Gruppo: Extreme Cold Winter
Titolo: World Exit
Anno: 2021
Provenienza: Olanda
Etichetta: Hammerheart Records
Contatti: Facebook  Spotify
TRACKLIST

  1. Animals In Wintertime
  2. Time Space World
  3. Permafrost Entombment
  4. The Sea Taketh
  5. Pharmakia
  6. Serpent’s Seduction
  7. Cursed Like Cain
DURATA: 50:39

Si sono presi del bel tempo, gli Extreme Cold Winter, per arrivare al debutto: ben dodici anni sono passati dalla formazione della band, e prima di pubblicare World Exit soltanto un EP nel 2015 e niente più. Eppure la musica del quintetto olandese è cristallizzata nel tempo, questo debutto poteva arrivare nel 2021 come nel 2041, ma il suo cuore risiede nei primi anni ‘90, nel death-doom della prima ora, quello inglese, ma non solo.

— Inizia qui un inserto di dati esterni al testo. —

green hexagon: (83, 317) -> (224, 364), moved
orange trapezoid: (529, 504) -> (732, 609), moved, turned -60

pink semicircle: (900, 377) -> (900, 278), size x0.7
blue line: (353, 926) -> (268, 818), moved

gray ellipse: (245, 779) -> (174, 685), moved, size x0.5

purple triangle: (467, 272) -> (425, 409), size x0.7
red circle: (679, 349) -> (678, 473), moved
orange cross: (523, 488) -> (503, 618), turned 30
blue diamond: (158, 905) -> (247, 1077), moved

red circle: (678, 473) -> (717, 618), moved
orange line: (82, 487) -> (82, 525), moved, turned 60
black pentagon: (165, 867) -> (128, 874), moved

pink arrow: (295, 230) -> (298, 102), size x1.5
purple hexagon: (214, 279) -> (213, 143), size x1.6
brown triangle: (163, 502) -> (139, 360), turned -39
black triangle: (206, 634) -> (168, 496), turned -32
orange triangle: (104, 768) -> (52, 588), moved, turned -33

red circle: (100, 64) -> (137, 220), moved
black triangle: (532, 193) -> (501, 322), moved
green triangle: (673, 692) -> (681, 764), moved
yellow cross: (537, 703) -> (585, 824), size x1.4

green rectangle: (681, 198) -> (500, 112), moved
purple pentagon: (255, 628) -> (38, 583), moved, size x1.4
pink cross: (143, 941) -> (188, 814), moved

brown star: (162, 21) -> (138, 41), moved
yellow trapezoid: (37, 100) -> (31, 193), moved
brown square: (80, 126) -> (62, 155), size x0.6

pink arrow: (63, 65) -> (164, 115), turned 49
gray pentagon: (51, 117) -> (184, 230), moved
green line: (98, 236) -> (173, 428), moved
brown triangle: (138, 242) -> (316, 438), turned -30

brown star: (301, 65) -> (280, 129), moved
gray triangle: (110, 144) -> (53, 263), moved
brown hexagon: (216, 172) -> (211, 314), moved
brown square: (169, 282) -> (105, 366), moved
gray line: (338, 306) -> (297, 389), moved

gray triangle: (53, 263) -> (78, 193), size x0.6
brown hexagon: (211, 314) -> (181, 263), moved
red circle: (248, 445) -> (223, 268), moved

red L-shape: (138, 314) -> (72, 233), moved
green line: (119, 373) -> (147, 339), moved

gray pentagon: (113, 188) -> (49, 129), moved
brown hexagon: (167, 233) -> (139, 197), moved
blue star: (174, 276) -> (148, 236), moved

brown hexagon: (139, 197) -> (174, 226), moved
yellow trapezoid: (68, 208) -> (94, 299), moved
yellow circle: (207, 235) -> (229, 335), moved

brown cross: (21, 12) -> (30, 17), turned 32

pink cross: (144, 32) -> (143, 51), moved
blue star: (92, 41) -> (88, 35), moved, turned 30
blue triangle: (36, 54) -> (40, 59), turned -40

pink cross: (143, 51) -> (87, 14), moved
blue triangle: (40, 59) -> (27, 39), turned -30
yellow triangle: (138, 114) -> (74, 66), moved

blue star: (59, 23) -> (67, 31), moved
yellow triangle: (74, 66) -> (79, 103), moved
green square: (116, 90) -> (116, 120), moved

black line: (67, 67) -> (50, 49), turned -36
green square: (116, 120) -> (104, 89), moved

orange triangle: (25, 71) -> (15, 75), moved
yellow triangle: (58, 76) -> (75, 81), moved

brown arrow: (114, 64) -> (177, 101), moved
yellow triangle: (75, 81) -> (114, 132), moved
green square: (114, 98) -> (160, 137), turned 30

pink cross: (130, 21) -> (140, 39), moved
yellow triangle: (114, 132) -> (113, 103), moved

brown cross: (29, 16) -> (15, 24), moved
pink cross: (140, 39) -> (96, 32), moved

Andando a vedere chi si nasconde dietro il nome Extreme Cold Winter infatti molti nodi vengono al pettine: l’autore di tutta la musica è il chitarrista A.J. van Drenth, cinquantaquattrenne che di death-doom qualcosa sa, poiché all’epoca mente dei Beyond Belief, storico nome della scena olandese dei primi ‘90 che con Towards The Diabolical Experiment (1993) e Rave The Abyss (1995) due o tre cose giuste le ha dette, oltre ad aver orbitato attorno agli Asphyx per qualche tempo. Ad accompagnare van Drenth negli ultimi anni dei Beyond Belief c’era Michiel Dekker di The Monolith Deathcult, per cui mi stupisco il giusto quando vedo che qui alle tastiere c’è Carsten Altena, altro fondatore dei TMD. Dietro al microfono invece prende posto Pim Blankenstein degli Officium Triste, mentre al basso e alla produzione è stato chiamato Hans Pieters, produttore della scena olandese e già in cabina proprio con Officium Triste (ma anche Sinister, Hail Of Bullets, After Forever, Epica e praticamente chiunque altro sia uscito dall’Olanda negli ultimi trent’anni). Completa il quintetto di all-star il batterista Seth van de Loo, per vent’anni esatti metronomo dei Severe Torture, dalla loro formazione fino al 2017.

Alla luce dei nomi coinvolti è impossibile non avere grandi aspettative per il debutto degli Extreme Cold Winter, e infatti fin dall’inizio il disco scandisce esperienza e chiarezza d’intenti in ogni nota. La lentezza con cui le sette canzoni di World Exit si susseguono è da manuale, la pesantezza dei riff pure, non c’è una nota fuori posto e si capisce a ogni passaggio che i cinque musicisti coinvolti sono pienamente in controllo della situazione, ma… Forse proprio questo controllo finisce per essere eccessivo, forse questa lentezza da manuale è troppo pensata, troppo voluta, e l’album ne risente un po’. Non c’è mai un momento in cui la musica prenda davvero il controllo, la sensazione è che sia sempre tenuta al guinzaglio, sotto il giogo di una regia troppo attenta ai dettagli, che ha scelto di sacrificare l’urgenza per una perfezione formale.

Non so se questa sensazione derivi dall’eccessiva aderenza ai canoni di genere con cui van Drenth ha scritto la musica, o se sia una conseguenza della produzione di Pieters, ma il risultato è che World Exit suona esattamente come un disco uscito nel 1993. Il fatto è che siamo nel 2021, e l’ossessivo passatismo ha finito con lo svuotare un album potenzialmente ottimo della propria anima. L’unica vera eccezione è la conclusiva “Cursed Like Cain”, dove negli ultimi minuti il quintetto viaggia a briglia sciolta, van Drenth mette insieme assoli di gran gusto, Altena lo supporta con atmosfere meravigliose e van de Loo finalmente mette in mostra un po’ di repertorio.

Un’occasione parzialmente sprecata per gli Extreme Cold Winter, che non riescono a elevare il proprio debutto da una sufficienza comoda, ma che viste le personalità partecipi avrebbero potuto (e forse dovuto) offrire molto più di un semplice esercizio di stile.